Er wird demnächst zerschnitten werden, in handelbare Stahlmasse zerlegt. Dabei ist der Raum bereits fertig, sein ruinöser Anschein ist nur ein Anschein. Unser in Stoffkreisläufen an Degression gewöhntes Denken erlaubt offenbar nur das Bild eines im Verfall befindlichen Bauwerks. Dessen ruinöser Zustand verweist uns – glücklicherweise – auf seine sehr gute Recyclingfähigkeit. Die wir wiederum als einen politisch korrekten Aggregatzustand im gängigen Stoffkreislaufdenken empfinden. Dabei wäre das rostende Stahlskelett ein idealer Baustein, die Baugeschichte aus 1996 ins Heute fortzuschreiben. Gleichsam über verschiedene Larven- und Puppenstadien entwickelt, ist die mögliche Vollendung der Ruine nicht bloß die nachhaltigste Lösung, sie ist auch die konsequenteste.

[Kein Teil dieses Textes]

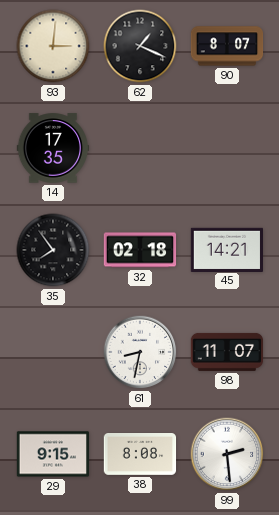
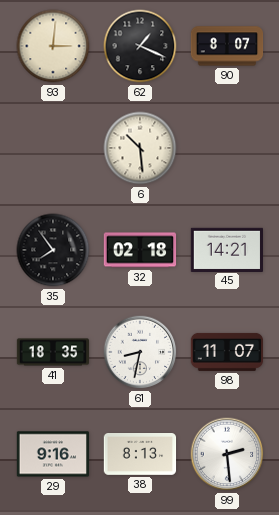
14: 17:35 -> none
6: none -> 10:29
41: none -> 18:35
29: 9:15 -> 9:16
38: 8:08 -> 8:13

Die an diesem Beispiel der Entwurfstransformation ablesbare Logik sieht wie folgt aus: Aus dem Versuch, Architektur als etwas Lebendiges und sich stets veränderndes Subjekt über die an statischen Problematiken orientierte Architekturgeschichte hinaus zu heben – denn über die Entwicklungen und Erfindungen sowie die Negation von statischen Systemen ließen sich Gotik, Renaissance oder auch der Dekonstruktivismus leicht beschreiben – ist, wenn auch unfreiwillig, ein zutiefst geschichtsverflochtenes Gebautes getreten. Die rostende Ruine ist, vom unrealisierten Entwurf der “Kunstkiste” über die architektonisch und denkmalpflegerisch korrekte Zwischenlösung Klinkerbau in einer wohl endgültigen Form aufgegangen. Ihr Charakter ist nun ungeplant und ungefähr und damit zugleich universell. In Duisburg müssen die Architekten, nicht die Stahlhändler jetzt die Geschichte weiterschreiben, mit der sie vor Jahren begonnen haben. Die Ruine über dem Lost Space Parkplatz könnte das Spannendste werden, was die Basler in den letzten Jahren realisiert haben. Be. K.